There is a better tool that in my experience gives a better result. 

And that’s the humble checklist. There’s a reason why pilots use checklists during aircraft emergencies, surgeons use them during complex operations and top level manufacturers use them to bake in quality control. Failure often comes from enthusiasm without experience or experience with omissions. I bet you can remember a situation where you assumed everything had been done only to find a small but important part got left out. 

A living example for me was improving the quality of new product concepts. We were really good at developing compelling insights, identifying gaps in the marketplace, and coming up with cracking new ideas. However more times than we would have liked, we didn’t end up getting the testing results we were expecting. Diving into this, we found we were so familiar with the work that we were making subconscious assumptions. Assuming that people understood the insight as well as we did, or they already automatically knew the product was new, or the benefit was single minded and obvious like it was in our heads. Getting others to proofread the concepts sometimes helped, but often they would assume that we knew what we were doing and didn’t want to question something that looked deliberate.  

To fix this we took inspiration from the aviation industry and decided to embrace checklists.

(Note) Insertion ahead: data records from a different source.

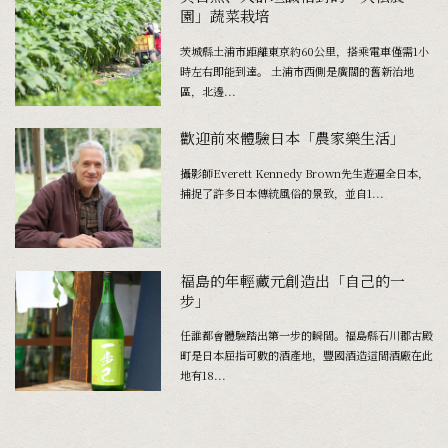
園」蔬菜栽培
茨城縣土浦市距離東京約60公里，搭乘電車僅需1小
時左右即能到達。 土浦市西側是廣闊的舊新治地
區，北邊...
歡迎前來體驗日本「農家樂生活」
攝影師Everett Kennedy Brown先生遊遍全日本，
捕捉了許多日本傳統風俗的景致，並自1...
福島的年輕藏元創造出「自己的一
步」
任誰都會體驗踏出第一步的瞬間。福島縣石川郡古殿
町是日本屈指可數的酒產地，豐國酒造這間酒廠在此
地有18...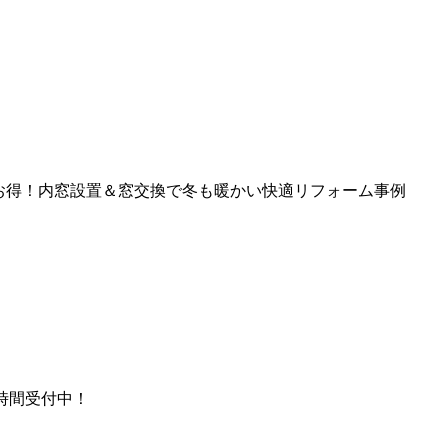
お得！内窓設置＆窓交換で冬も暖かい快適リフォーム事例
時間受付中！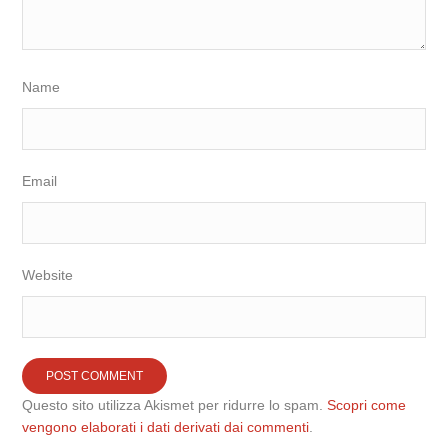
Name
Email
Website
Questo sito utilizza Akismet per ridurre lo spam.
Scopri come
vengono elaborati i dati derivati dai commenti
.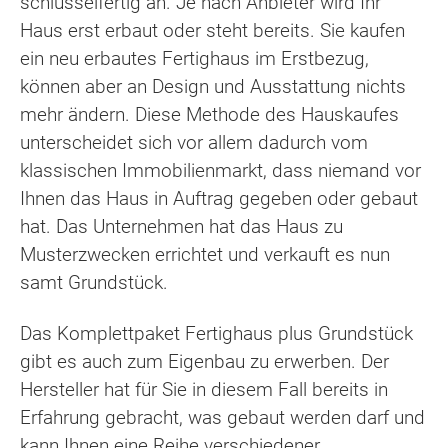
schlüsselfertig an. Je nach Anbieter wird Ihr
Haus erst erbaut oder steht bereits. Sie kaufen
ein neu erbautes Fertighaus im Erstbezug,
können aber an Design und Ausstattung nichts
mehr ändern. Diese Methode des Hauskaufes
unterscheidet sich vor allem dadurch vom
klassischen Immobilienmarkt, dass niemand vor
Ihnen das Haus in Auftrag gegeben oder gebaut
hat. Das Unternehmen hat das Haus zu
Musterzwecken errichtet und verkauft es nun
samt Grundstück.
Das Komplettpaket Fertighaus plus Grundstück
gibt es auch zum Eigenbau zu erwerben. Der
Hersteller hat für Sie in diesem Fall bereits in
Erfahrung gebracht, was gebaut werden darf und
kann Ihnen eine Reihe verschiedener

Here’s what we learnt in the process. 

The key to developing an effective checklist was recognizing that the entire team brings different perspectives, so we developed our checklists cross functionally with insights people, marketing, R&D, sales, technology and external experts like research partners.

We were very aware of drowning in too much detail. We defined what great looks like and then went through and ruthlessly prioritized to focus on only the things that really made a difference. One of the first items on our concept checklist was deceptively simple. Does it clearly say new? That single line lifted concept scores by a couple of percent. People did not assume it was new unless we told them. It felt embarrassingly obvious in hindsight.

The results after implementing the checklists were immediate and substantial, with new team members writing noticeably better concepts and the more experienced folks not omitting the obvious due to complacency.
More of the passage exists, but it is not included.